Publie le jeudi 11 août 2005 par Open-Publishing

de Fanny Doumayrou

Le décret renforçant le contrôle a été publié vendredi au Journal officiel. Les allocations pourront être amputées, suspendues ou supprimées.

Application de la loi de cohésion sociale du 18 janvier 2005, le décret sur le contrôle des chômeurs a été publié vendredi au Journal officiel. Aucune modification n’a été apportée au projet de texte qui avait été transmis le 21 juillet dernier aux partenaires sociaux pour avis (voir l’Humanité du 25 juillet). Le gouvernement confirme donc son objectif de multiplier les sanctions financières contre les demandeurs d’emploi.

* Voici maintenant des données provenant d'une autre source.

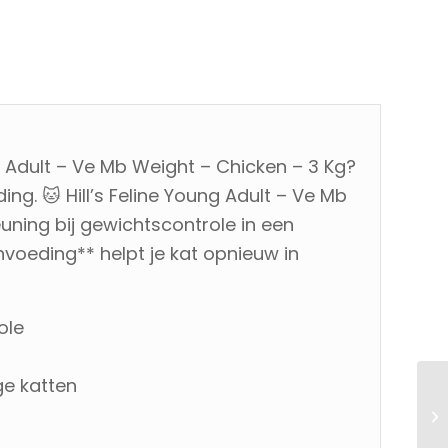
g Adult – Ve Mb Weight – Chicken – 3 Kg?
ing. 🐱 Hill’s Feline Young Adult – Ve Mb
uning bij gewichtscontrole in een
nvoeding** helpt je kat opnieuw in
ole
ge katten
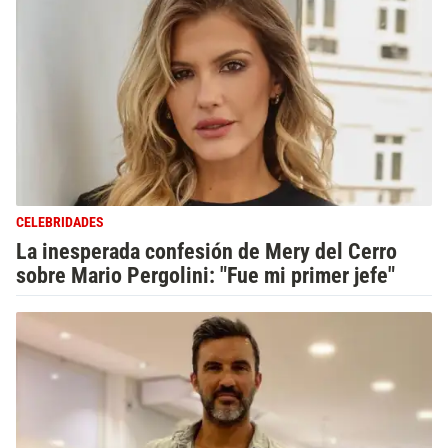
CELEBRIDADES
La inesperada confesión de Mery del Cerro
sobre Mario Pergolini: "Fue mi primer jefe"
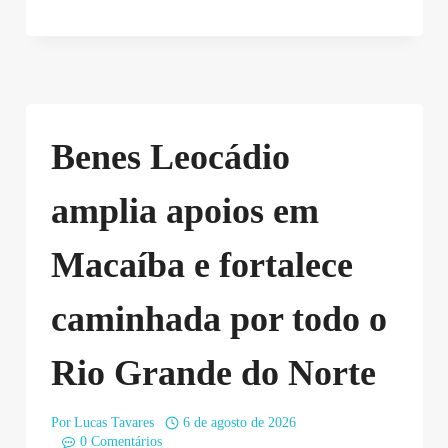
Benes Leocádio
amplia apoios em
Macaíba e fortalece
caminhada por todo o
Rio Grande do Norte
Por
Lucas Tavares
6 de agosto de 2026
0 Comentários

Jusqu’à présent, en cas de doute sur la recherche d’emploi d’un chômeur, la direction départementale du travail (DDT) pouvait seulement décider une suppression, provisoire ou définitive, de l’allocation. Le gouvernement a jugé que cette sanction était trop lourde pour être appliquée « efficacement », c’est-à-dire souvent. Désormais, les sanctions seront donc progressives en fonction des faits reprochés. Par exemple, un refus d’emploi, de formation, de contrat d’apprentissage ou de professionnalisation pourra entraîner une amputation de 20 % de l’allocation. Des refus répétés pourront valoir une amputation de 50 %, ou bien la suppression de l’allocation pendant deux à six mois, ou définitive. Un chômeur qui ne répond pas à une convocation pourra écoper d’une suppression de deux mois de son revenu. S’il récidive, il encourra deux à six mois de suppression, voire la suppression définitive. Même gradation du côté des radiations, qui ne sont officiellement pas considérées comme des sanctions. Jusqu’à présent, l’ANPE pouvait radier un chômeur des listes (ce qui entraîne la suppression de l’allocation) pour une période de deux à six mois. Désormais, une radiation de quinze jours est instaurée en cas de refus d’emploi isolé, puis d’un à deux mois en cas de refus répété.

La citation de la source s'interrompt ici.